The Queen died at Balmoral, her beloved palace in the Scottish Highlands, which was purchased by her great-great-grandfather Prince Albert for Queen Victoria in 1852. She was surrounded by her children and grandchildren. Her eldest son, Prince Charles, succeeds her.

"The Queen died peacefully at Balmoral this afternoon. The King and The Queen Consort will remain at Balmoral this evening and will return to London tomorrow," the palace said in a statement. "Flags across the U.K. were lowered to half-mast ahead of a national minute's silence and the start of an official period of mourning."

Born on April 21, 1926, Elizabeth assumed the throne in 1953 after the death of her father, King George VI. She is survived by her four children: Charles, Prince of Wales; Anne, Princess Royal; Prince Andrew, Duke of York; and Prince Edward, Earl of Wessex. The Queen is also survived by many grandchildren, including Prince William, Duke of Cambridge and Prince Harry. In addition, Elizabeth also had eight great-grandchildren.

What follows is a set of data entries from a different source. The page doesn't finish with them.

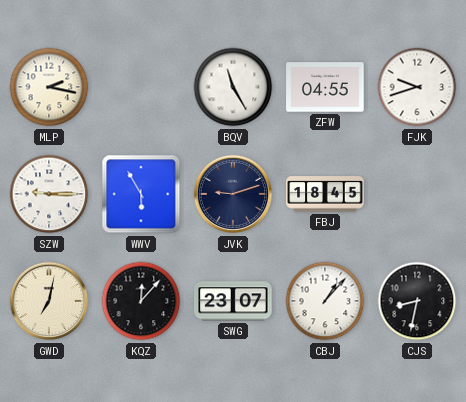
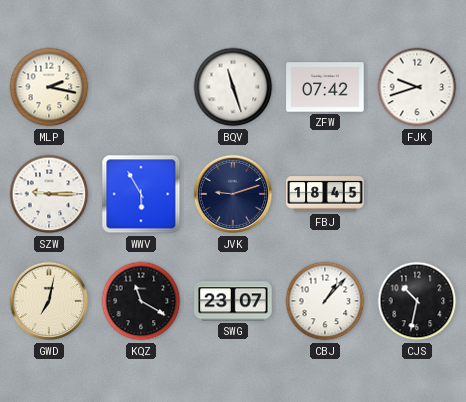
BQV: 11:25 -> 11:27
ZFW: 04:55 -> 07:42
KQZ: 12:07 -> 11:20
CJS: 8:32 -> 10:32
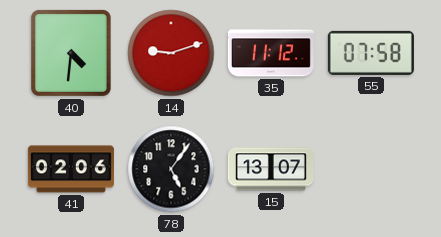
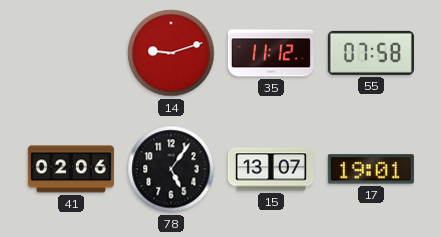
40: 4:31 -> none
17: none -> 19:01
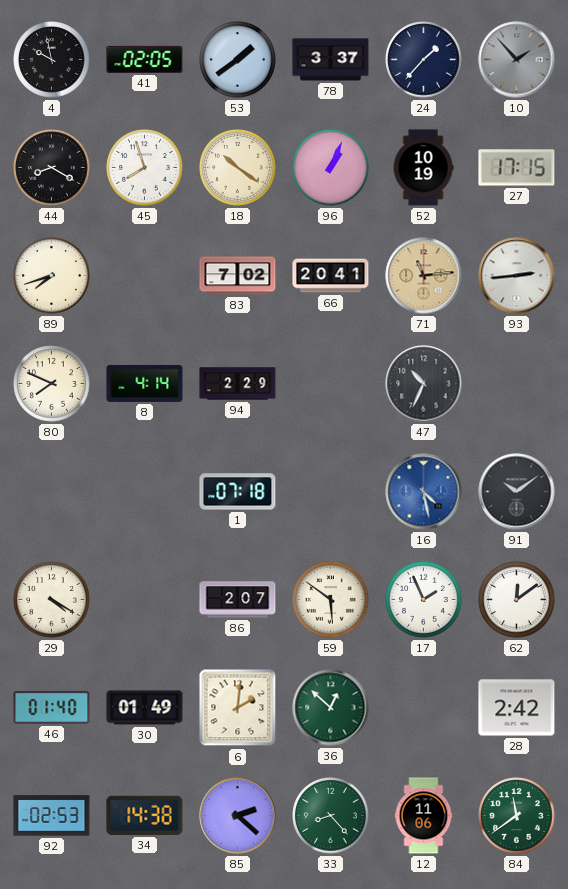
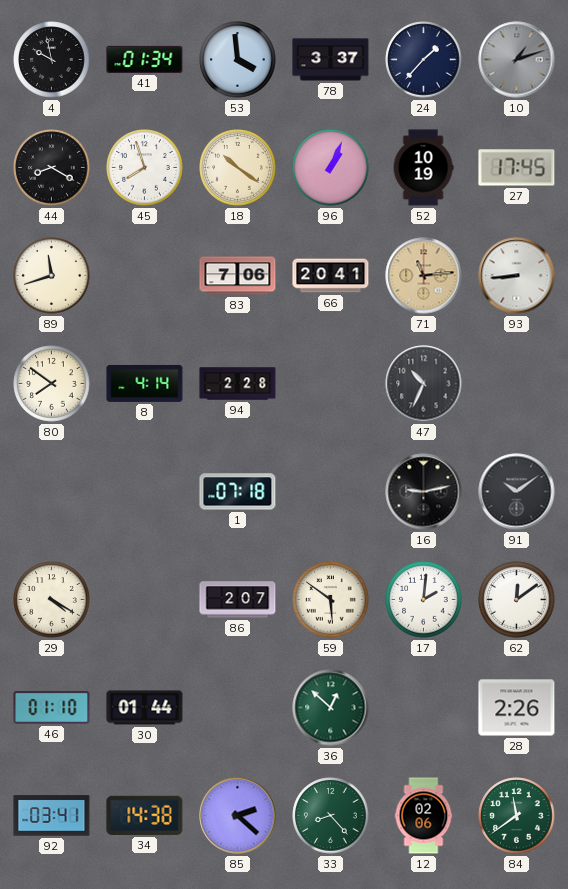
41: 02:05 -> 01:34
53: 1:39 -> 3:59
10: 1:53 -> 1:12
27: 17:15 -> 17:45
89: 7:42 -> 11:42
83: 7:02 -> 7:06
93: 2:44 -> 8:44
80: 7:49 -> 7:51
94: 2:29 -> 2:28
16: 4:28 -> 9:13
16 dial: blue -> black
17: 1:56 -> 2:01
46: 01:40 -> 01:10
30: 01:49 -> 01:44
6: 2:01 -> none
28: 2:42 -> 2:26
92: 02:53 -> 03:41
12: 11:06 -> 02:06
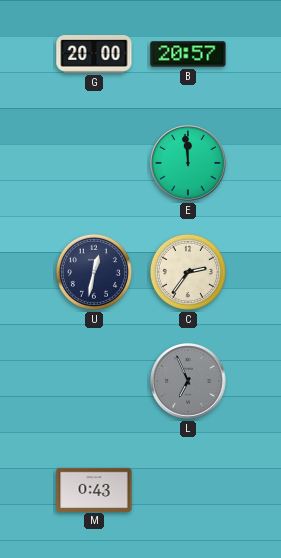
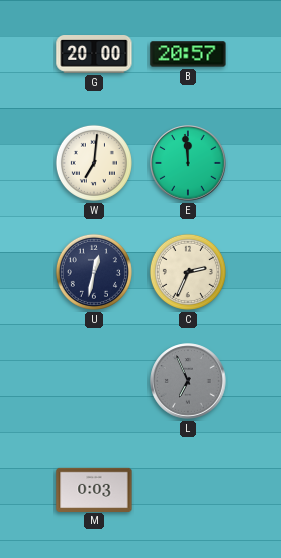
W: none -> 7:01
C: 2:36 -> 2:34
M: 0:43 -> 0:03
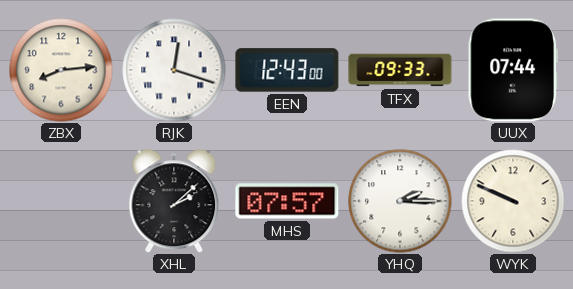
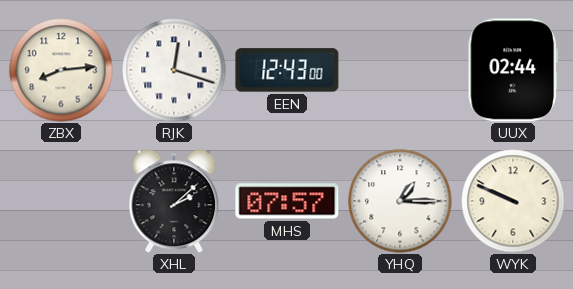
TFX: 09:33 -> none
UUX: 07:44 -> 02:44
YHQ: 2:15 -> 1:15
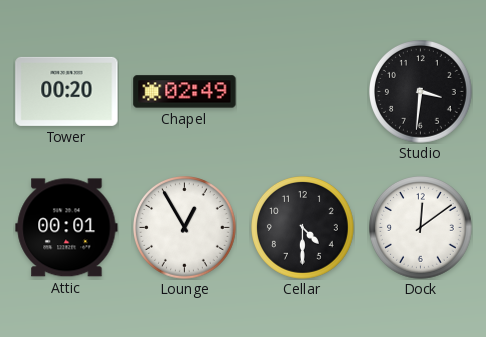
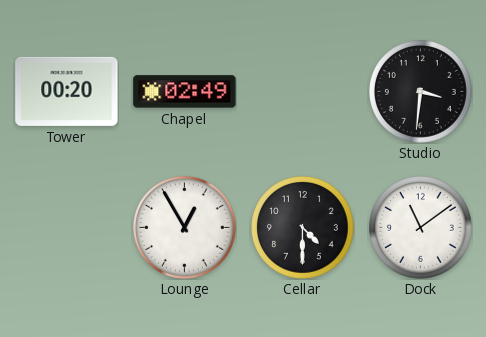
Attic: 00:01 -> none
Dock: 12:09 -> 11:09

Notably, reaction plans for the Queen's death have been in place since the 1960s. Dubbed "Operation London Bridge," according to Politico, the United Kingdom and the other Commonwealth realms have a process in place for exactly how to handle things in the wake of the Queen's passing. It was previously reported that "London Bridge is down" was expected to be the phrase used to communicate to the prime minister of the United Kingdom — Boris Johnson —as well as key personnel, that the Queen has died.

Her death will be recognized across the world. As part of the plans in Canada, an official mourning period for Elizabeth II will take place. The length of said period will be determined by the federal government. All staff of the governor-general, territorial commissioners and provincial lieutenant governors will be immediately issued black ties and black armbands, during the official mourning period.

In Australia, a flag notice will be issued instructing flags to fly at half-mast for the next ten days. The one exception to this guideline is the day that Prince Charles is announced as the new King of England. Additionally, the Australian Defence Force will organize several gun salutes that coincide with events in London and will participate in ceremonies held throughout the United Kingdom.


Finally, in New Zealand, the head of the Ministry for Culture and Heritage will issue an order for a list of specific government buildings and other national facilities, to fly the New Zealand flag at half-mast. There will also be twenty-one gun salutes ordered "at appropriate times." New Zealand will likely hold a memorial service as well, but all decisions regarding accompanying events and government protocol will be determined by the prime minister.